EXERCISE GOAL:
Output the full listing exactly as written, with no pictures in it.
(DATA PROVIDED Opens)
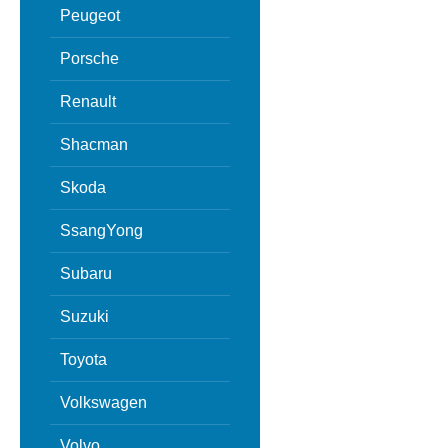
Peugeot
Porsche
Renault
Shacman
Skoda
SsangYong
Subaru
Suzuki
Toyota
Volkswagen
Volvo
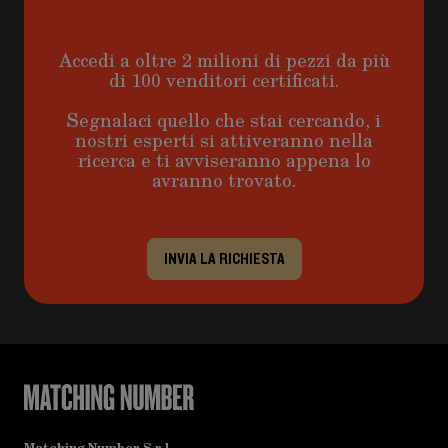
Accedi a oltre 2 milioni di pezzi da più
di 100 venditori certificati.
Segnalaci quello che stai cercando, i
nostri esperti si attiveranno nella
ricerca e ti avviseranno appena lo
avranno trovato.
INVIA LA RICHIESTA
Matching Number S.r.l.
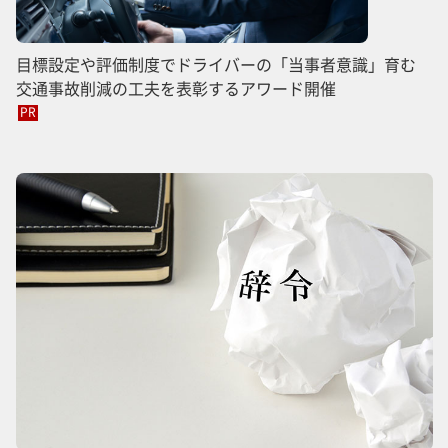
目標設定や評価制度でドライバーの「当事者意識」育む
交通事故削減の工夫を表彰するアワード開催
PR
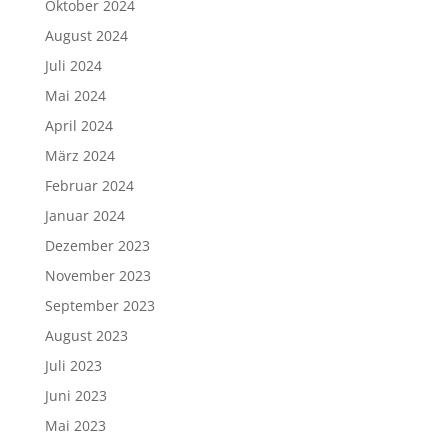
Oktober 2024
August 2024
Juli 2024
Mai 2024
April 2024
März 2024
Februar 2024
Januar 2024
Dezember 2023
November 2023
September 2023
August 2023
Juli 2023
Juni 2023
Mai 2023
(DATA PROVIDED Closes)
RESULT:
Peugeot
Porsche
Renault
Shacman
Skoda
SsangYong
Subaru
Suzuki
Toyota
Volkswagen
Volvo
Accedi a oltre 2 milioni di pezzi da più
di 100 venditori certificati.
Segnalaci quello che stai cercando, i
nostri esperti si attiveranno nella
ricerca e ti avviseranno appena lo
avranno trovato.
INVIA LA RICHIESTA
Matching Number S.r.l.
目標設定や評価制度でドライバーの「当事者意識」育む
交通事故削減の工夫を表彰するアワード開催
PR
Oktober 2024
August 2024
Juli 2024
Mai 2024
April 2024
März 2024
Februar 2024
Januar 2024
Dezember 2023
November 2023
September 2023
August 2023
Juli 2023
Juni 2023
Mai 2023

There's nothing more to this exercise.